Analysts believe that the US and European currencies may begin to compete in the fall this week. If earlier, the downward trend was mainly the advantage of the euro, now the dollar is not safe from this. Experts believe that the decline of the EUR / USD pair is inevitable, but they expect a relatively small decline.
In the current situation, where the coronavirus COVID-19 is the conductor of the global economy, governments have little choice. And neither the United States nor Europe intends to sit back and watch the collapse of their economies. They are trying to mitigate the negative effects of the pandemic through cash injections or the issuance of special bonds ("corona bonds"). To date, this has not yielded positive results, but has been able to slightly slow down the movement of economies along an inclined one.
The downward trend along with the economies did not pass by the main world currencies - the dollar and the euro. Experts fear their further sliding towards the bottom.
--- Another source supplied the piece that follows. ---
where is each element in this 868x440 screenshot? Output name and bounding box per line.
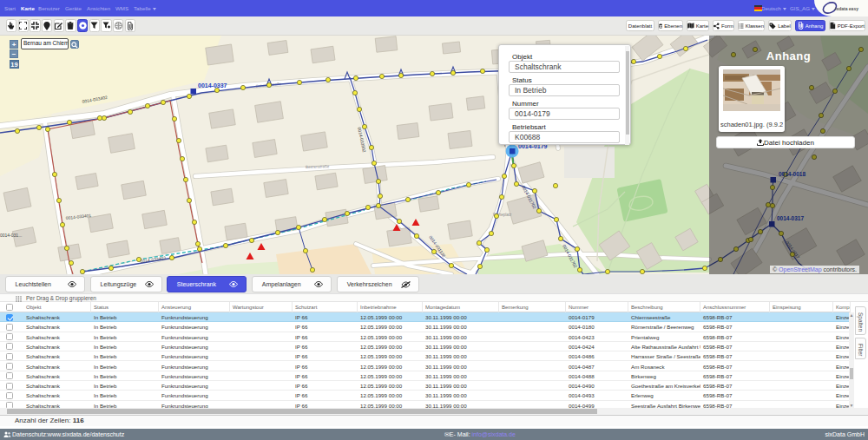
svg-text:ixdata easy: ixdata easy [835,6,858,11]
svg-text:0014-031...: 0014-031... [0,233,22,238]
svg-text:0014-0337: 0014-0337 [198,82,227,89]
svg-text:Beerenstraße: Beerenstraße [306,164,330,169]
The EUR/USD pair opened the new week with a slight downward correction, which continued on Tuesday, April 14. The pair began with a strong increase to the level of 1.0945 in the morning, but it slowed down later. Currently, the EUR / USD pair is trading near 1.0938–1.0939, trying not to slide to critical values.
According to experts, we should expect some growth of the European currency to the psychologically important level of 1.1000 in the near future. This will be facilitated by a small subsidence of the dollar in a number of positions. According to analysts, reducing the cost of hedging can lead to cheaper dollars, which will entail a significant influx of foreign capital into the United States. Earlier, the cost of hedging USD for European and Japanese investors remained unnecessarily high, but now, the US authorities are ready to revise the previous standards.
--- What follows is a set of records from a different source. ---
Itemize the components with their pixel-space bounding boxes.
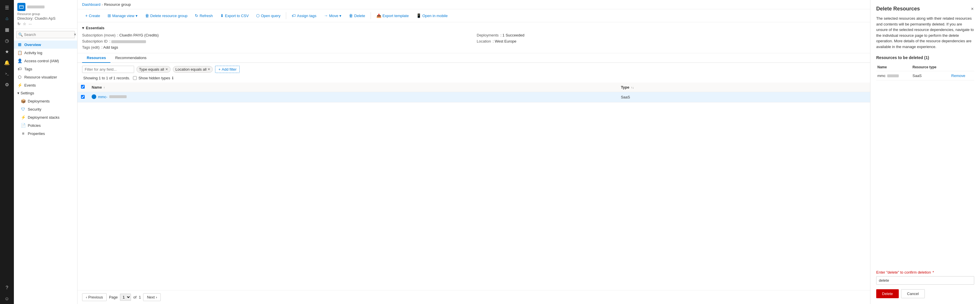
open-query-button[interactable]: ⬡ Open query xyxy=(253,11,283,20)
delete-row-remove-cell: Remove xyxy=(950,71,974,80)
create-button[interactable]: + Create xyxy=(82,11,103,20)
nav-item-properties[interactable]: ≡ Properties xyxy=(14,130,77,138)
cancel-delete-button[interactable]: Cancel xyxy=(901,289,925,298)
col-type-header[interactable]: Type ↑↓ xyxy=(617,83,870,92)
show-hidden-checkbox[interactable] xyxy=(133,76,137,80)
location-value: : West Europe xyxy=(493,39,516,43)
delete-panel-close-button[interactable]: × xyxy=(970,6,974,12)
nav-item-deployments[interactable]: 📦 Deployments xyxy=(14,97,77,105)
type-filter-chip[interactable]: Type equals all ✕ xyxy=(137,66,170,73)
export-csv-icon: ⬇ xyxy=(220,13,224,18)
delete-rg-button[interactable]: 🗑 Delete resource group xyxy=(142,11,191,20)
pagination: ‹ Previous Page 1 of 1 Next › xyxy=(78,290,870,304)
delete-button[interactable]: 🗑 Delete xyxy=(346,11,368,20)
export-template-icon: 📤 xyxy=(376,13,381,18)
assign-tags-button[interactable]: 🏷 Assign tags xyxy=(288,11,320,20)
cloud-shell-icon[interactable]: >_ xyxy=(1,68,13,79)
delete-resources-table: Name Resource type mmc SaaS Remove xyxy=(876,63,974,80)
properties-icon: ≡ xyxy=(21,131,25,136)
nav-item-resource-visualizer[interactable]: ⬡ Resource visualizer xyxy=(14,73,77,81)
svg-rect-0 xyxy=(19,5,24,8)
confirm-section: Enter "delete" to confirm deletion * Del… xyxy=(876,264,974,298)
open-mobile-button[interactable]: 📱 Open in mobile xyxy=(413,11,451,20)
search-icon: 🔍 xyxy=(18,32,23,37)
row-checkbox[interactable] xyxy=(81,95,85,99)
field-filter-input[interactable] xyxy=(82,66,134,73)
settings-section-header[interactable]: ▾ Settings xyxy=(14,89,77,97)
confirm-delete-input[interactable] xyxy=(876,276,974,285)
export-csv-button[interactable]: ⬇ Export to CSV xyxy=(217,11,252,20)
refresh-header-icon[interactable]: ↻ xyxy=(18,22,21,26)
previous-button[interactable]: ‹ Previous xyxy=(82,293,107,301)
delete-row-name-cell: mmc xyxy=(876,71,911,80)
deployments-link[interactable]: 1 Succeeded xyxy=(503,33,524,37)
search-input[interactable] xyxy=(24,32,73,37)
breadcrumb-dashboard[interactable]: Dashboard xyxy=(82,2,100,6)
menu-icon[interactable]: ☰ xyxy=(1,2,13,13)
home-icon[interactable]: ⌂ xyxy=(1,13,13,24)
move-button[interactable]: → Move ▾ xyxy=(321,11,345,20)
col-checkbox xyxy=(78,83,88,92)
subscription-row: Subscription (move) : CluedIn PAYG (Cred… xyxy=(82,33,471,37)
delete-row-type-cell: SaaS xyxy=(911,71,950,80)
star-icon[interactable]: ☆ xyxy=(23,22,26,26)
tab-resources[interactable]: Resources xyxy=(82,53,110,63)
deployments-row: Deployments : 1 Succeeded xyxy=(477,33,865,37)
nav-item-access-control[interactable]: 👤 Access control (IAM) xyxy=(14,57,77,65)
main-content: Dashboard › Resource group + Create ⊞ Ma… xyxy=(78,0,870,304)
recent-icon[interactable]: ◷ xyxy=(1,35,13,46)
feedback-icon[interactable]: ☺ xyxy=(1,294,13,304)
table-row[interactable]: mmc- SaaS xyxy=(78,92,870,102)
delete-icon: 🗑 xyxy=(349,13,353,18)
nav-item-security[interactable]: 🛡 Security xyxy=(14,105,77,113)
move-icon: → xyxy=(324,13,328,18)
manage-view-button[interactable]: ⊞ Manage view ▾ xyxy=(104,11,141,20)
nav-item-overview[interactable]: ⊞ Overview xyxy=(14,40,77,49)
export-template-button[interactable]: 📤 Export template xyxy=(373,11,412,20)
of-label: of xyxy=(133,295,137,299)
select-all-checkbox[interactable] xyxy=(81,85,85,89)
nav-item-tags[interactable]: 🏷 Tags xyxy=(14,65,77,73)
filter-bar: Type equals all ✕ Location equals all ✕ … xyxy=(78,63,870,76)
delete-table-row: mmc SaaS Remove xyxy=(876,71,974,80)
notifications-icon[interactable]: 🔔 xyxy=(1,57,13,68)
ellipsis-icon[interactable]: ··· xyxy=(29,22,32,26)
subscription-link[interactable]: CluedIn PAYG (Credits) xyxy=(119,33,159,37)
resource-name-blurred xyxy=(27,5,45,8)
policies-icon: 📄 xyxy=(21,123,25,128)
confirm-delete-button[interactable]: Delete xyxy=(876,289,899,298)
col-name-header[interactable]: Name ↑ xyxy=(88,83,617,92)
row-checkbox-cell xyxy=(78,92,88,102)
delete-name-blurred xyxy=(887,74,899,77)
clear-search-button[interactable]: ✕ xyxy=(74,33,76,37)
favorites-icon[interactable]: ★ xyxy=(1,46,13,57)
nav-item-deployment-stacks[interactable]: ⚡ Deployment stacks xyxy=(14,113,77,121)
help-icon[interactable]: ? xyxy=(1,283,13,293)
record-count: Showing 1 to 1 of 1 records. xyxy=(83,76,130,80)
row-name-link[interactable]: mmc- xyxy=(98,95,108,99)
refresh-button[interactable]: ↻ Refresh xyxy=(192,11,216,20)
nav-item-events[interactable]: ⚡ Events xyxy=(14,81,77,89)
nav-item-activity-log[interactable]: 📋 Activity log xyxy=(14,49,77,57)
nav-item-policies[interactable]: 📄 Policies xyxy=(14,121,77,130)
type-filter-close[interactable]: ✕ xyxy=(165,67,168,71)
remove-resource-link[interactable]: Remove xyxy=(951,74,965,78)
show-hidden-label[interactable]: Show hidden types xyxy=(138,76,170,80)
next-button[interactable]: Next › xyxy=(143,293,161,301)
add-filter-button[interactable]: + Add filter xyxy=(215,66,240,73)
settings-global-icon[interactable]: ⚙ xyxy=(1,79,13,90)
resource-table-container: Name ↑ Type ↑↓ xyxy=(78,83,870,290)
dashboard-icon[interactable]: ▦ xyxy=(1,24,13,35)
delete-panel-header: Delete Resources × xyxy=(876,6,974,12)
tab-recommendations[interactable]: Recommendations xyxy=(110,53,151,63)
directory-label: Directory: xyxy=(18,16,33,21)
security-icon: 🛡 xyxy=(21,107,25,112)
essentials-chevron[interactable]: ▾ xyxy=(82,26,84,30)
tags-add-link[interactable]: Add tags xyxy=(103,45,118,50)
info-icon[interactable]: ℹ xyxy=(172,76,173,80)
activity-log-icon: 📋 xyxy=(18,50,22,55)
location-filter-chip[interactable]: Location equals all ✕ xyxy=(173,66,213,73)
page-select[interactable]: 1 xyxy=(120,294,131,301)
page-label: Page xyxy=(109,295,118,299)
location-filter-close[interactable]: ✕ xyxy=(208,67,210,71)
Moreover, experts consider disappointing data on inflation and the labor market in America as another factor hindering the rise of the dollar. Last week, they provided significant support to the European currency. Analysts drew attention to the critical increase in the number of applications for unemployment benefits in the United States and a number of negative inflation indicators. It can be noted that the consumer price index slipped 0.4% mom in March 2020 after the February rise of 0.1% mom, while inflation growth slowed down significantly (from the previous 2.3% yoy to 1.5 % g / g). The data turned out to be worse than market expectations, increasing the potential for further weakening of the US currency.
Nevertheless, analysts are confident that the US currency will remain on top and will be able to maintain its gained position, despite the drawdown caused by the economic collapse due to the COVID-19 pandemic and the growing number of cases. The only significant problem can be low retail sales and industrial production in the US over the past month. This information will be published on Wednesday, April 15. Thus, experts are at a low start to expectations of another decline in these indicators. According to preliminary estimates, retail sales in America will decline by 6.5-7.0% in monthly terms. Experts are sure that this will be a record collapse. As for the industrial production indicator, it runs the risk of declining by 1.5% on an annualized basis and 3.8–4.2% on a monthly basis.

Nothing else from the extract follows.